By Melinda Creech, Graduate Assistant, Armstrong Browning Library
Michael Faraday, an English scientist who contributed to the fields of electromagnetism and electrochemistry, was one of the most influential scientists in history, leading to the practical use for electricity in technology. The Armstrong Browning Library owns one rare edition book.
In a letter of 23 August [1853] to Anna Jameson, Elizabeth Barrett Browning makes this comment about Faraday:
For as to Faraday, … I dont know what you conclude upon Faraday .. but for me, I am sorry not to be able to do more reverence to the name & authority of a man of science such as he. His letter meets none of the important phenomena, .. ignores facts altogether .. & has a tone of insolence & arrogance which sets the blood burning in me—what do you think: how do you feel? It seems to me from what you say that you have witnessed or had testimony upon only the inferior phenomena, and I have been long aware that these may be simulated involuntarily by the muscular hypothesis, & that many of the amateur operators have exercised their muscles simply. Therefore you may be convinced by the Faraday letter as some other persons have been. But if you were in the possession of certain facts, which, as I know them, Faraday ought to have known, before he gave an opinion on the subject .. such facts for instance as the movement of tables without a touch from finger or foot .. you would feel, as I cant help doing, considerable indignation at the treatment of the subject in this famous letter.
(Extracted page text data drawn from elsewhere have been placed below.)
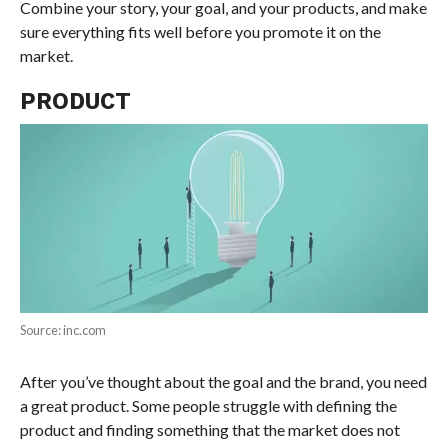
Combine your story, your goal, and your products, and make
sure everything fits well before you promote it on the
market.
PRODUCT
Source: inc.com
After you’ve thought about the goal and the brand, you need
a great product. Some people struggle with defining the
product and finding something that the market does not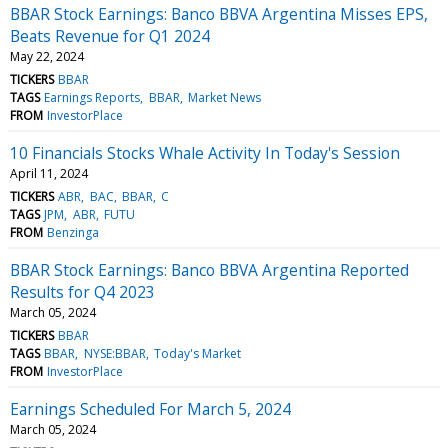
BBAR Stock Earnings: Banco BBVA Argentina Misses EPS,
Beats Revenue for Q1 2024
May 22, 2024
TICKERS
BBAR
TAGS
Earnings Reports
BBAR
Market News
FROM
InvestorPlace
10 Financials Stocks Whale Activity In Today's Session
April 11, 2024
TICKERS
ABR
BAC
BBAR
C
TAGS
JPM
ABR
FUTU
FROM
Benzinga
BBAR Stock Earnings: Banco BBVA Argentina Reported
Results for Q4 2023
March 05, 2024
TICKERS
BBAR
TAGS
BBAR
NYSE:BBAR
Today's Market
FROM
InvestorPlace
Earnings Scheduled For March 5, 2024
March 05, 2024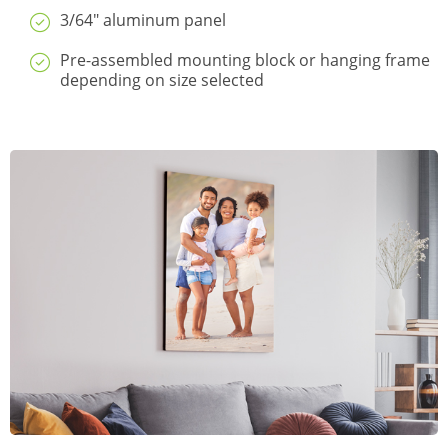
3/64" aluminum panel
Pre-assembled mounting block or hanging frame
depending on size selected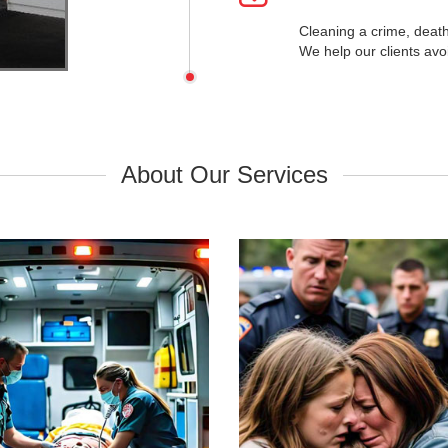
Cleaning a crime, deat
We help our clients avo
uma Scene Cleanup
Suicide Cleanu
About Our Services
 Response Trauma & Accident
Discreet and Compassionate Bi
Biohazard Cleaning.
Cleanup & Restoration.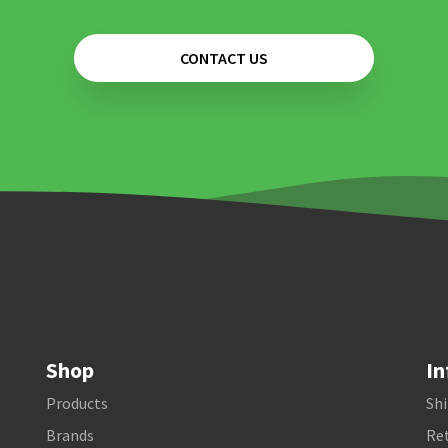
CONTACT US
Shop
In
Products
Shi
Brands
Ret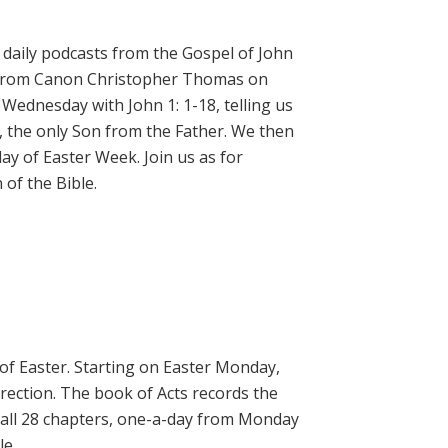
daily podcasts from the Gospel of John
on from Canon Christopher Thomas on
 Wednesday with John 1: 1-18, telling us
, the only Son from the Father. We then
ay of Easter Week. Join us as for
of the Bible.
 of Easter. Starting on Easter Monday,
rrection. The book of Acts records the
 all 28 chapters, one-a-day from Monday
le.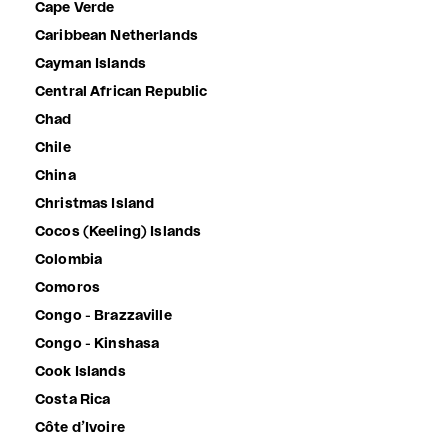
Cape Verde
Caribbean Netherlands
Cayman Islands
Central African Republic
Chad
Chile
China
Christmas Island
Cocos (Keeling) Islands
Colombia
Comoros
Congo - Brazzaville
Congo - Kinshasa
Cook Islands
Costa Rica
Côte d’Ivoire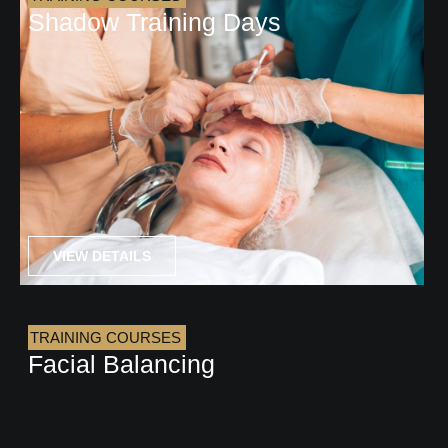
Shadow Training Days
VIEW DETAILS
TRAINING COURSES
Facial Balancing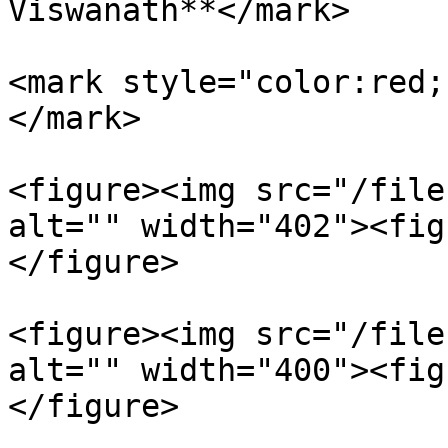
Viswanath**</mark>

<mark style="color:red;
</mark>

<figure><img src="/file
alt="" width="402"><fig
</figure>

<figure><img src="/file
alt="" width="400"><fig
</figure>
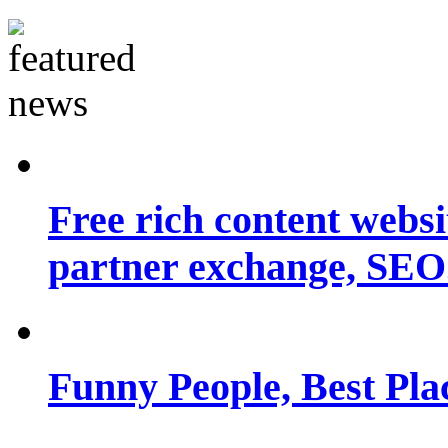
Free rich content websit
partner exchange, SEO.
Funny People, Best Pla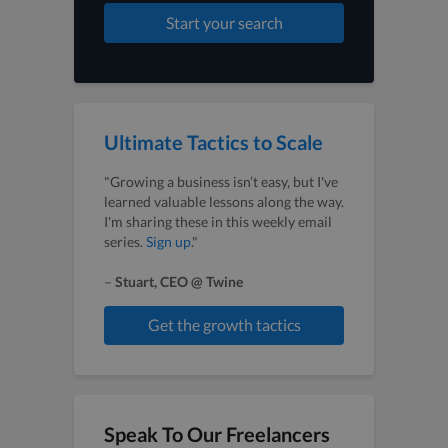
Start your search
Ultimate Tactics to Scale
"Growing a business isn’t easy, but I've
learned valuable lessons along the way.
I'm sharing these in this weekly email
series.
Sign up
."
–
Stuart, CEO @ Twine
Get the growth tactics
Speak To Our Freelancers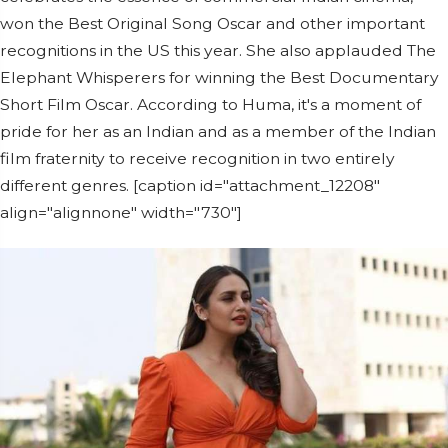
won the Best Original Song Oscar and other important
recognitions in the US this year. She also applauded The
Elephant Whisperers for winning the Best Documentary
Short Film Oscar. According to Huma, it's a moment of
pride for her as an Indian and as a member of the Indian
film fraternity to receive recognition in two entirely
different genres. [caption id="attachment_12208"
align="alignnone" width="730"]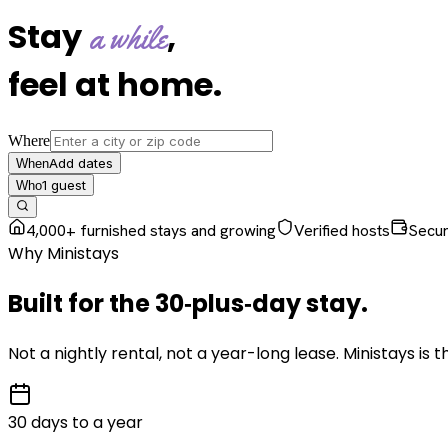
Stay
,
a while
feel at home
.
Where
Add dates
When
1
guest
Who
4,000+ furnished stays and growing
Verified hosts
Secu
Why Ministays
Built for the
30‑plus‑day
stay
.
Not a nightly rental, not a year-long lease. Ministays is
30 days to a year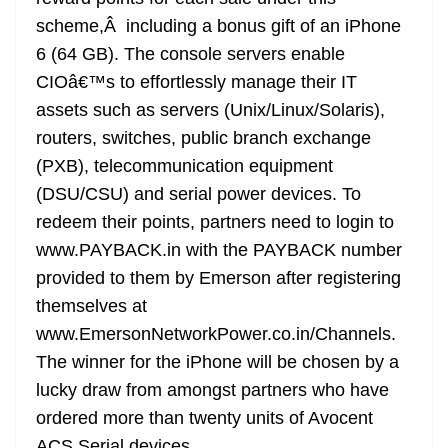
scheme,Â including a bonus gift of an iPhone
6 (64 GB). The console servers enable
CIOâ€™s to effortlessly manage their IT
assets such as servers (Unix/Linux/Solaris),
routers, switches, public branch exchange
(PXB), telecommunication equipment
(DSU/CSU) and serial power devices. To
redeem their points, partners need to login to
www.PAYBACK.in with the PAYBACK number
provided to them by Emerson after registering
themselves at
www.EmersonNetworkPower.co.in/Channels.
The winner for the iPhone will be chosen by a
lucky draw from amongst partners who have
ordered more than twenty units of Avocent
ACS Serial devices.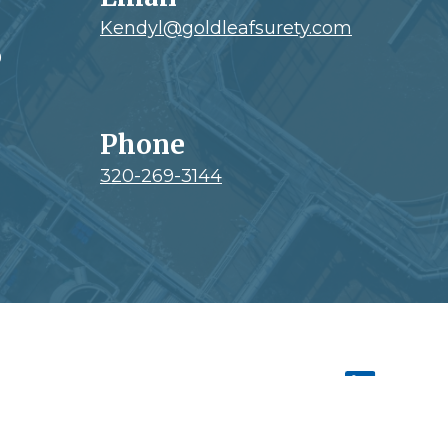
Kendyl@goldleafsurety.com
0
Phone
320-269-3144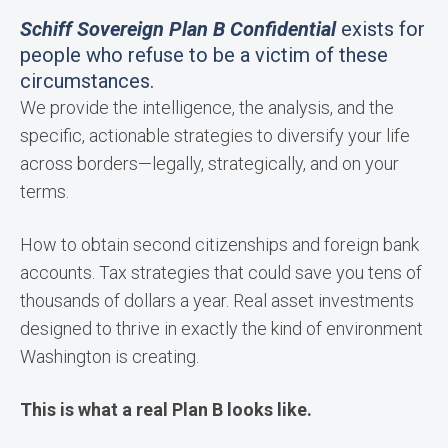
Schiff Sovereign Plan B Confidential
exists for
people who refuse to be a victim of these
circumstances.
We provide the intelligence, the analysis, and the
specific, actionable strategies to diversify your life
across borders—legally, strategically, and on your
terms.
How to obtain second citizenships and foreign bank
accounts. Tax strategies that could save you tens of
thousands of dollars a year. Real asset investments
designed to thrive in exactly the kind of environment
Washington is creating.
This is what a real Plan B looks like.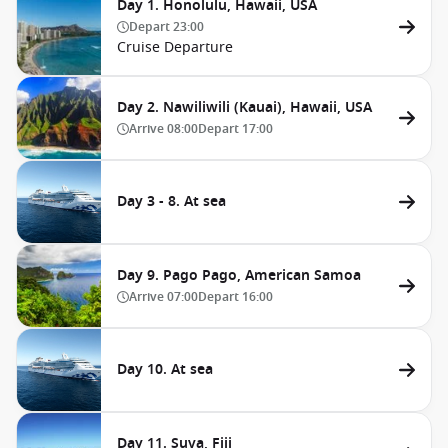
Day 1. Honolulu, Hawaii, USA
Depart
23:00
Cruise Departure
Day 2. Nawiliwili (Kauai), Hawaii, USA
Arrive
08:00
Depart
17:00
Day 3 - 8. At sea
Day 9. Pago Pago, American Samoa
Arrive
07:00
Depart
16:00
Day 10. At sea
Day 11. Suva, Fiji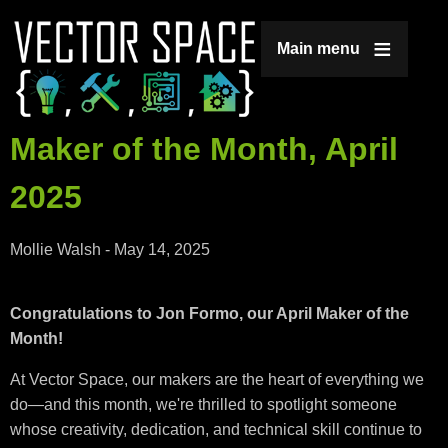
Jump to navigation
Main menu
Maker of the Month, April
2025
Mollie Walsh
-
May 14, 2025
Congratulations to Jon Formo, our April Maker of the
Month!
At Vector Space, our makers are the heart of everything we
do—and this month, we're thrilled to spotlight someone
whose creativity, dedication, and technical skill continue to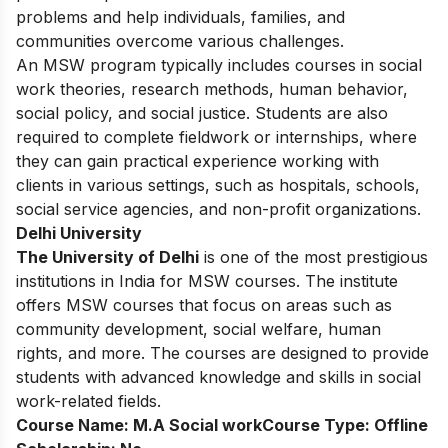
problems and help individuals, families, and
communities overcome various challenges.
An MSW program typically includes courses in social
work theories, research methods, human behavior,
social policy, and social justice. Students are also
required to complete fieldwork or internships, where
they can gain practical experience working with
clients in various settings, such as hospitals, schools,
social service agencies, and non-profit organizations.
Delhi University
The University of Delhi
is one of the most prestigious
institutions in India for MSW courses. The institute
offers MSW courses that focus on areas such as
community development, social welfare, human
rights, and more. The courses are designed to provide
students with advanced knowledge and skills in social
work-related fields.
Course Name:
M.A Social work
Course Type:
Offline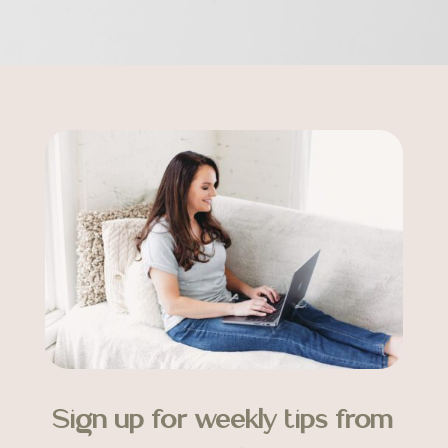
Sign up for weekly tips from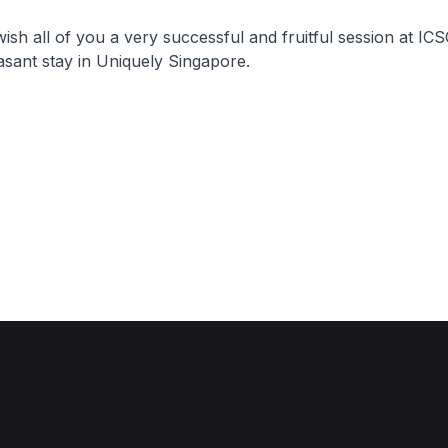
 wish all of you a very successful and fruitful session at IC
sant stay in Uniquely Singapore.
This letter, part of Wellesley College Special Collections, and also in The Browning Letters digital collection through the Baylor-Wellesley collaboration, refers to Michael Faraday’s letter on table-moving, published in The Athenaeum, 2 July 1853.
Michael Faraday, “Professor Faraday on Table-Moving,” The Athenaeum, 2 July 1853.
Michael Faraday. Chemical Manipulation; Being Instructions to Students in Chemistry, on the Methods of Performing Experiments of Demonstration or of Research, with Accuracy and Success. London: W. Phillips, 1827.
This is a rare first edition of Faraday’s only monograph, a work on experimental method.